Preventing Psychological Choking in Youth Sport

Preventing Psychological Choking in Youth Sport

The basketball player throws up a “brick” at the last second of the game when the shot determines who wins or who loses. A tennis player with a commanding lead in the final set falters and allows an inferior player to “steal” the match. An elite soccer player’s penalty shot in a shootout after overtime in the finals sails many feet over the top of the cross bar. All of these reflect what is commonly referred to as a “choke” in high level sport.

What is choking? It is not simply losing a winnable game. Nor is it performing poorly on a newly learned skill, a phenomenon quite common in youth sports. It is performing significantly worse than expected given one’s skill level despite a desire for a superior performance in the presence of substantial incentives. It is more than an impaired performance. It is the process that leads to that impaired performance; e.g., being distracted when thinking of the consequences of that performance (Weinberg & Gould, 2015, p. 381). Choking may be caused by two totally different, but not mutually exclusive mechanisms – a) distractions which use up a limited amount of cognitive resources or b) unnecessary self-focused analysis of an already well learned skill (Hill, Hanton, Matthews, & Fleming, 2010).

Distraction Theories suggest that pressure-induced anxiety such as thinking of the consequences of success or failure becomes a second task that uses up one’s limited capacity short term memory, the memory that controls selective attention. This additional task overwhelms the working memory disrupting the performance, a disruption which cannot be overcome with increased effort alone. Processing two tasks simultaneously (i.e., thinking about the consequences as well as thinking about the skill) results in inefficient information processing relevant to successfully completing the task.

Self-Focus Theories, on the other hand, propose that performance anxiety increases athletes’ self-consciousness, causing them to explicitly monitor what would otherwise be a well-learned, automated set of motor skills. The purpose of the increased monitoring is presumably to control individual components of the skill. This shift in attentional focus results in two potentially negative outcomes: First, the previously automated skill becomes many steps, each of which becomes an additional opportunity for errors. Under pressure, the skill, which had previously been a unified whole, reverts to a novice-like stage where it consists of multiple, interlinked tasks. Fragmenting the previously automated skill into more components may be the most useful explanation for simple, primarily physical skills. Second, the automated skills which previously required little or no thinking now returns to a more primitive stage of learning requiring once again short-term memory processing which is slower and of limited capacity resulting in diminished performance. Explicit monitoring via short-term memory might be a better explanation for complex, cognitive, decision making tasks because of the limited capacity of our short-term memory.

Performance decrements based upon self-focus may result simply because self-monitoring is a second task taking up more short-term memory or such decrements may occur because the monitoring is part of your overt attempts to control the execution of skills. Thus, choking may result from two different but related mechanisms: a general disruptive effect on performance from having to do two or more things at once or from overt attempts to “over control” the elements of the skill itself resulting in slower, less efficient processing of the task.

In the nonsporting world, tasks, such as math problems, which place extensive demands on short-term working memory are substantially disrupted by distractions (Beilock & Carr, 2005; Beilock, Kulp, Holt & Carr, 2004). Similar disruptions occur for sport tasks that rely heavily on decision making; however, most well-learned sport tasks tend to have become automated and are unlikely to be processed via working short term memory. Such well learned skills are highly resistant to disruption due to external distractions (e.g., crowd noise) but are more susceptible to disruptions caused by increased self-focused monitoring (Hill, et al., 2010, Lewis & Linder, 1997; Masters, 1992).

With high-level performers, evidence supports the self-focused mechanisms of choking over the distraction mechanisms. Beilock, Carr, MacMahon and Starkes (2002) studied elite golfers and veteran soccer players. Veteran golfers were asked while putting to determine if a distracting tone was a high or low pitch. Their putting performance was essentially unaffected by this secondary, distracting task.

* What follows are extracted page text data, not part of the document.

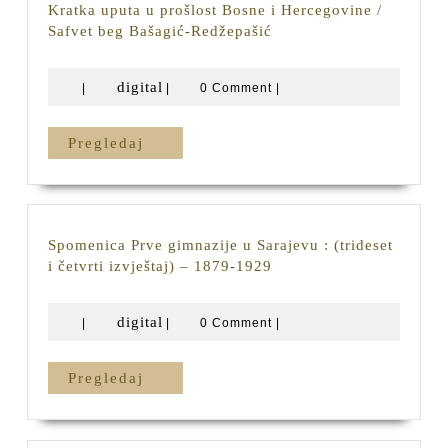
Kratka uputa u prošlost Bosne i Hercegovine /
Kratka
Safvet beg Bašagić-Redžepašić
uputa
u
digital
digital
|
|
0 Comment
|
prošlost
Bosne
i
Pregledaj
Pregledaj
Hercegovine
/
Safvet
beg
Bašagić-
Spomenica Prve gimnazije u Sarajevu : (trideset
Redžepašić
Spomenica
i četvrti izvještaj) – 1879-1929
Prve
gimnazije
digital
digital
|
|
0 Comment
|
u
Sarajevu
:
Pregledaj
Pregledaj
(trideset
i
četvrti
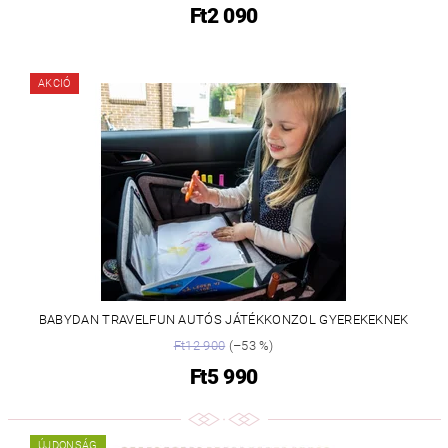
Ft2 090
AKCIÓ
BABYDAN TRAVELFUN AUTÓS JÁTÉKKONZOL GYEREKEKNEK
Ft12 900
(–53 %)
Ft5 990
ÚJDONSÁG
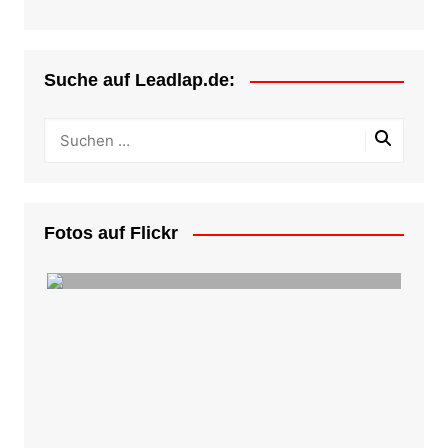
Suche auf Leadlap.de:
Fotos auf Flickr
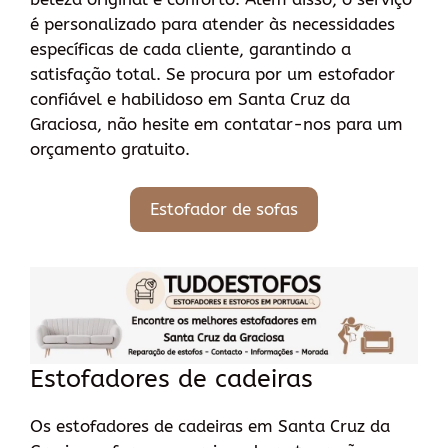
é personalizado para atender às necessidades
específicas de cada cliente, garantindo a
satisfação total. Se procura por um estofador
confiável e habilidoso em Santa Cruz da
Graciosa, não hesite em contatar-nos para um
orçamento gratuito.
Estofador de sofas
Estofadores de cadeiras
Os estofadores de cadeiras em Santa Cruz da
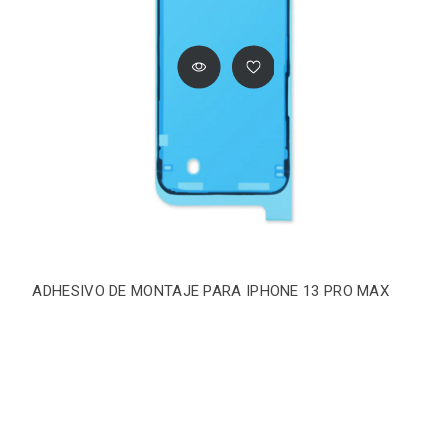
ADHESIVO DE MONTAJE PARA IPHONE 13 PRO MAX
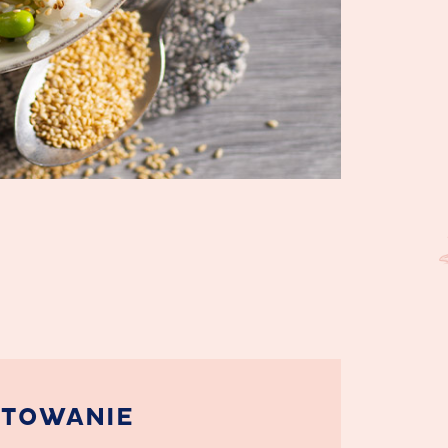
OTOWANIE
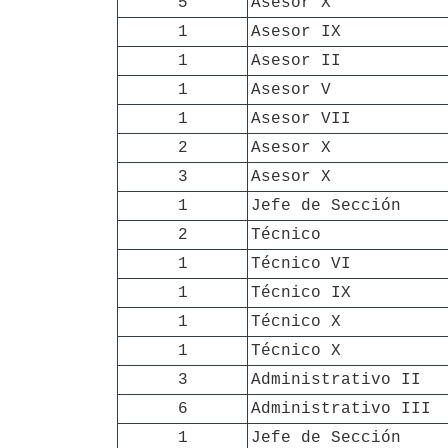
5
Asesor X
1
Asesor IX
1
Asesor II
1
Asesor V
1
Asesor VII
2
Asesor X
3
Asesor X
1
Jefe de Sección
2
Técnico
1
Técnico VI
1
Técnico IX
1
Técnico X
1
Técnico X
3
Administrativo II
6
Administrativo III
1
Jefe de Sección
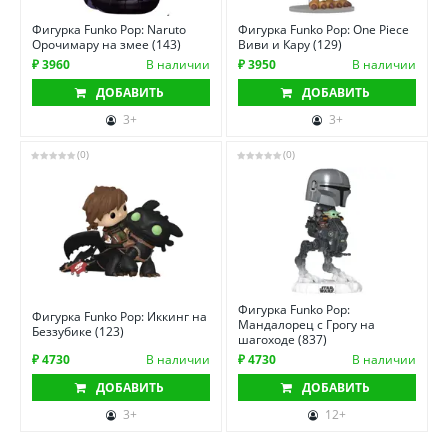
Фигурка Funko Pop: Naruto
Фигурка Funko Pop: One Piece
Орочимару на змее (143)
Виви и Кару (129)
₽ 3960
В наличии
₽ 3950
В наличии
ДОБАВИТЬ
ДОБАВИТЬ
3+
3+
(0)
(0)
Фигурка Funko Pop:
Фигурка Funko Pop: Иккинг на
Мандалорец с Грогу на
Беззубике (123)
шагоходе (837)
₽ 4730
В наличии
₽ 4730
В наличии
ДОБАВИТЬ
ДОБАВИТЬ
3+
12+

However, when they were asked to explicitly monitor their putting performance (e.g., by calling “stop” at the end of the golf stroke), their putting performance substantially declined. These findings were replicated in a similar study where expert soccer players were asked to dribble a soccer ball while attending to an external tone (was it high or low?) or monitoring the act of dribbling (what side of the foot touched the ball?). Attending to the tone (distraction) had little disruptive effect while monitoring the dribbling technique (self-focus) significantly slowed the dribbling speed and lowered efficiency. Gray (2004) performed similar studies of disruption and self-focus with batters in baseball but simultaneously manipulated pressure by having the batting skill performed in front of an evaluative audience or no audience. Under pressure, the distraction task had no disruptive effect with expert players but self-focused monitoring produced a substantial decline in performance.

Similar studies with novice performers found the opposite results. Attending to a second external, unrelated task (identifying a high or low tone) substantially disrupted putting and dribbling. Focusing on specific elements of the task itself (self-focus) such as when the putting stroke stopped and which side of the foot contacted the soccer ball had no disruptive effect on the sport skill performance. (Beilock, et al., 2002).

Thus, low and high skill levels produce opposite effects. Novices are more likely to choke when distracted by additional tasks because they need more of their limited short-term memory capacity to process task relevant information. They have not yet automated the skills. Choking occurs because the second task occupies crucial memory capacity necessary to make executive decisions. On the other hand, self-focus with novices is consistent with their conscious effort to learn and execute the task and, thus, typically results in little or no performance decrement. Skilled athletes, on the other hand, no longer need substantial short-term memory capacity so they appear relatively immune to additional

distracting tasks but are prone to disruption if they revert to self-focusing strategies on well learned skills.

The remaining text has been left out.